• _Problem to work on_:
Your answer should consist only of the lines from the line containing "Return results in" through the last line below, each repeated exactly.

• _Study material_:
....
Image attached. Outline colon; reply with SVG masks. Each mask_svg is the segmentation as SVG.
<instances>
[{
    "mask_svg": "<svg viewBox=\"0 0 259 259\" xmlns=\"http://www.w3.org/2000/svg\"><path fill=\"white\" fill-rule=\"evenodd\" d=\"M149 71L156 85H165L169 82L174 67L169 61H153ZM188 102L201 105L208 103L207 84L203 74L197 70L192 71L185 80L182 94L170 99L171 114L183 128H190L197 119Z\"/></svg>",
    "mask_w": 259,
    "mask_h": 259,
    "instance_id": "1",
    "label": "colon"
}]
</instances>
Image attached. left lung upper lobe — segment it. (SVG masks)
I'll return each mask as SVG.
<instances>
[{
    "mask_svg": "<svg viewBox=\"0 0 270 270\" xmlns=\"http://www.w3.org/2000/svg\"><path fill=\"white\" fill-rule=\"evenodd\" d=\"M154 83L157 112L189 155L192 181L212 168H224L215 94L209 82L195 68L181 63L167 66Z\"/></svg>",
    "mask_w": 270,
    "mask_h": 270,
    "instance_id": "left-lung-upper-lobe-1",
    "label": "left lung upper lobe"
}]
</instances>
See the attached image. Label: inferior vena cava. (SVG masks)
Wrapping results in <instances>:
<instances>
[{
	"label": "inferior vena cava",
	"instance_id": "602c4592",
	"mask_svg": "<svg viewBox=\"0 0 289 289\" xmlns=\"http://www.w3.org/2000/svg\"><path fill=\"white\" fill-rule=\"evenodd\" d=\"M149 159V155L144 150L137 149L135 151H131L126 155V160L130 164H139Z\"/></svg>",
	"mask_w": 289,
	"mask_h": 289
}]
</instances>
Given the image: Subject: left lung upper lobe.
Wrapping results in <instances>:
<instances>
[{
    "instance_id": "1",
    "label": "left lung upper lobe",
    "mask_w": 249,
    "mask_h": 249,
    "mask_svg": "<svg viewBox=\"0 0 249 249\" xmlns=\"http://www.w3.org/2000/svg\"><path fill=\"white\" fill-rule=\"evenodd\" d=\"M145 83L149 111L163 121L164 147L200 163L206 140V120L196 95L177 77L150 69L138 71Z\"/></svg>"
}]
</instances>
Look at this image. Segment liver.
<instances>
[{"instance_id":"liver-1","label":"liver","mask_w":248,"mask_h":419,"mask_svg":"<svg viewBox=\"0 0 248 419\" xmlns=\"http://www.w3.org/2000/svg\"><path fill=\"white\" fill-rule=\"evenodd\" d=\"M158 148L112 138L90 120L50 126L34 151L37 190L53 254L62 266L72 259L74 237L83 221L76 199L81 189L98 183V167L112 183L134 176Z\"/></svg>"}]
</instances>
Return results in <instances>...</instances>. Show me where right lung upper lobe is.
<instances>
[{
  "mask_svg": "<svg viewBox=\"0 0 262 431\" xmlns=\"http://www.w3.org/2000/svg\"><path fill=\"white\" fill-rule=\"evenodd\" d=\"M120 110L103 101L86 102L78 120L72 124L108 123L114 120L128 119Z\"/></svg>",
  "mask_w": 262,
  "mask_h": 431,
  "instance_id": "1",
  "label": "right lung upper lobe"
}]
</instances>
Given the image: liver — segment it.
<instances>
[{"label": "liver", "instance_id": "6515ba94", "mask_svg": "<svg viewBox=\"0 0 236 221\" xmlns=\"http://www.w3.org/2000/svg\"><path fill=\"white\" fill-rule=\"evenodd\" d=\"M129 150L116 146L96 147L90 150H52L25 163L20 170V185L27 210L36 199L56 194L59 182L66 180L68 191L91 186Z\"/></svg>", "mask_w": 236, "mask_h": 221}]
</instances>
....
• _Written solution_:
Return results in <instances>...</instances>. Show me where right lung upper lobe is.
<instances>
[{
  "mask_svg": "<svg viewBox=\"0 0 262 431\" xmlns=\"http://www.w3.org/2000/svg\"><path fill=\"white\" fill-rule=\"evenodd\" d=\"M120 110L103 101L86 102L78 120L72 124L108 123L114 120L128 119Z\"/></svg>",
  "mask_w": 262,
  "mask_h": 431,
  "instance_id": "1",
  "label": "right lung upper lobe"
}]
</instances>
Given the image: liver — segment it.
<instances>
[{"label": "liver", "instance_id": "6515ba94", "mask_svg": "<svg viewBox=\"0 0 236 221\" xmlns=\"http://www.w3.org/2000/svg\"><path fill=\"white\" fill-rule=\"evenodd\" d=\"M129 150L116 146L96 147L90 150H52L25 163L20 170V185L27 210L36 199L56 194L59 182L66 180L68 191L91 186Z\"/></svg>", "mask_w": 236, "mask_h": 221}]
</instances>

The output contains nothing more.